畑に深く掘った穴の中に、枯葉と枯草をどっさり放り込んで火をつけた焚火は、遠くからだと煙しか見えなかったが、ちゃんとオレンジ色の炎が燃えていた。

「お前も軍手はめぇ」
 じいちゃんがすすけた大人用の軍手を柚樹に手渡す。自分は腰に引っかけていた煤で真っ黒の軍手をはめて、長いトングを使って焚火の中をぐりぐりいじりだした。

 ぱちぱちっと、火の粉が宙に舞っている。

「ほれ、熱いから気ぃつけてな」
 軍手をはめた柚樹の手に、トングで掴んだ茶色く焦げたアルミホイルを、じいちゃんがぽいと乗せる。

「あっち!」
 熱されたアルミホイルは想像以上に熱い!! 柚樹は右手と左手で交互にキャッチしながら、なんとか冷ましていく。

「おお、こりゃ大変だ」
 見ると、隣でじいちゃんも同じようにしながら、わっはっはと笑っている。

 いつものじいちゃん、に、見える。
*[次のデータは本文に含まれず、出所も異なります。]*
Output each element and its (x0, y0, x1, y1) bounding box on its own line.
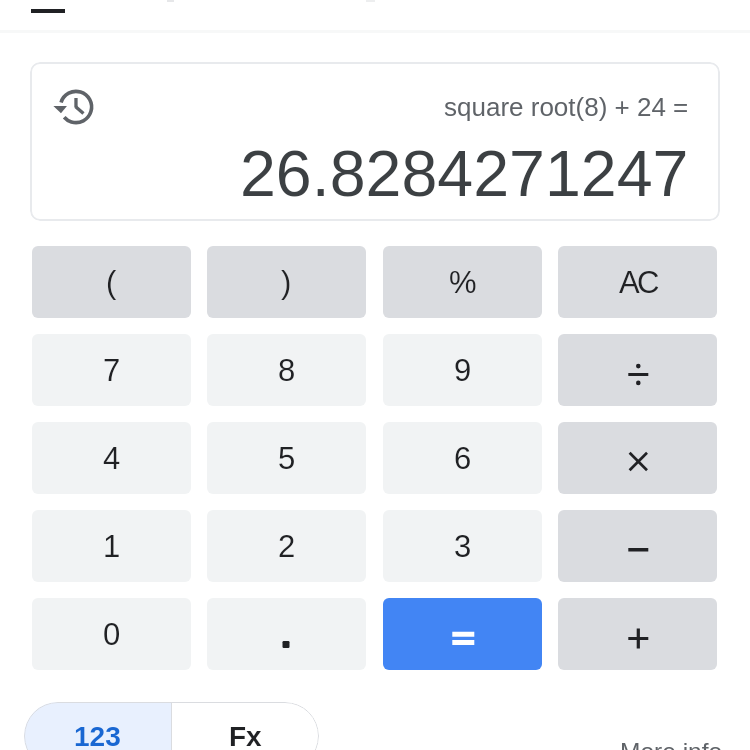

でも、内心は違うかもしれない。
 大人は本心を隠して取り繕うのが上手いから。

 むしゃくしゃする気持ちをぶつけるように、柚樹はアルミホイルをビリビリ破る。中から出てきたのは、赤茶色の皮。その皮もテキトーに向いてかぶりついた。

「どうじゃ?」
「……すげぇ、ウマい」

 黄金色のサツマイモは、蜂蜜をかけたみたいにねっとり甘くて、想像以上のウマさだった。柚樹の知っている焼き芋とは別次元、まるでスイーツだ。
 じいちゃんのサツマイモはいつも甘くて好きだけど、これは別格だった。

「じゃろ? 今年は種芋を奮発して、肥料もいろいろ研究したからなぁ。ほんで、焼き芋は焚火でじっくり焼くのが一番ウマいんじゃ。めちゃんこ甘くなる。焚火イモは、お前の母さんが作るオーブンで焼いたお上品な焼き芋より旨いじゃろ~」と、じいちゃんがニヤリと笑った。
「まあ……」
 いつもは何とも思わない、じいちゃんの「お前の母さん」という言葉が、胸にささる。もうすぐ、「お前の母さん」じゃなくなると、言われているような気がしてしまう。
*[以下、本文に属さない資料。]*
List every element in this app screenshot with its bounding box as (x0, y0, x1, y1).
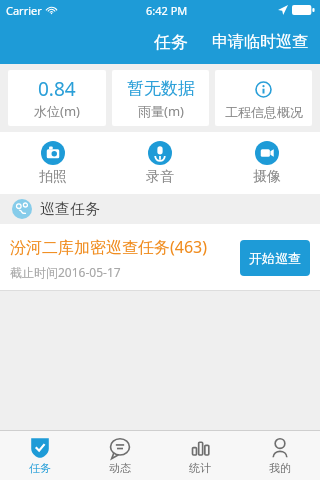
button[interactable]: 工程信息概况 (215, 70, 312, 126)
staticText: 汾河二库加密巡查任务(463) (10, 236, 208, 258)
staticText: 开始巡查 (249, 250, 301, 266)
button[interactable]: 任务 (144, 26, 198, 59)
staticText: 申请临时巡查 (212, 32, 308, 52)
button[interactable]: 录音 (106, 132, 213, 194)
button[interactable]: 拍照 (0, 132, 106, 194)
button[interactable]: 汾河二库加密巡查任务(463) (0, 224, 320, 291)
staticText: 任务 (29, 461, 51, 475)
staticText: 雨量(m) (138, 102, 184, 120)
button[interactable]: 统计 (160, 431, 240, 480)
staticText: 暂无数据 (127, 78, 195, 99)
other: 动态 (109, 437, 131, 459)
staticText: 统计 (189, 461, 211, 475)
staticText: 拍照 (39, 168, 67, 186)
other: 拍照 (41, 141, 65, 165)
other: 摄像 (255, 141, 279, 165)
other: 我的 (269, 437, 291, 459)
button[interactable]: 开始巡查 (240, 240, 310, 276)
button[interactable]: 动态 (80, 431, 160, 480)
staticText: 工程信息概况 (225, 104, 303, 120)
staticText: 动态 (109, 461, 131, 475)
other: 录音 (148, 141, 172, 165)
button[interactable]: 我的 (240, 431, 320, 480)
other: 统计 (189, 437, 211, 459)
button[interactable]: 0.84 (8, 70, 106, 126)
button[interactable]: 摄像 (213, 132, 320, 194)
staticText: 水位(m) (34, 102, 80, 120)
button[interactable]: 申请临时巡查 (208, 26, 312, 58)
staticText: 摄像 (253, 168, 281, 186)
staticText: 任务 (154, 32, 188, 53)
button[interactable]: 任务 (0, 431, 80, 480)
staticText: 巡查任务 (40, 200, 100, 219)
button[interactable]: 暂无数据 (112, 70, 209, 126)
staticText: 0.84 (38, 76, 76, 100)
staticText: 我的 (269, 461, 291, 475)
staticText: 6:42 PM (146, 3, 188, 18)
staticText: Carrier (6, 3, 42, 18)
staticText: 截止时间2016-05-17 (10, 264, 121, 280)
staticText: 录音 (146, 168, 174, 186)
other: 任务 (29, 437, 51, 459)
 いつもと変わらないじいちゃんの言葉が、いつもと違う風に聞こえてくる。
 モヤモヤしながら、柚樹はサツマイモをかじり続けた。ねっとり、ねっとり、ものすごく甘い。
 舌に絡まって、溶けて、喉をゆっくりと通り過ぎていく。

「焚火はいい。あったかいし、枯葉や藁の焼ける匂いも乙じゃろ? この火の粉が爆ぜる音も、何とも言えん。男のロマンがこう、ぎゅっと詰まっとる。ずっとお前に見せよう、ほんで、めちゃんこ旨い焚火イモ食わせてやろう思っとったんだが、お前の母さんもばあちゃんも危ないからやめろ~やら、火傷したらどうする~やら、もう~うるさくてな」
 それでさっき「ばあちゃんがいないからチャンス」みたいなことを言ってたのか。

 ばあちゃんと母さんが意気投合して、じいちゃんに説教する姿は容易に想像できた。
 昔から、じいちゃんが柚樹と何かしようとする度に、母さんかばあちゃん、もしくは二人一緒になって「ユズに変な事教えないで」とか「ユズにはまだ早い」とか言いながら、全力で止めに入っていたから。ついでに「まあまあ」と、二対一の間でオロオロする父さんの姿も浮かぶ。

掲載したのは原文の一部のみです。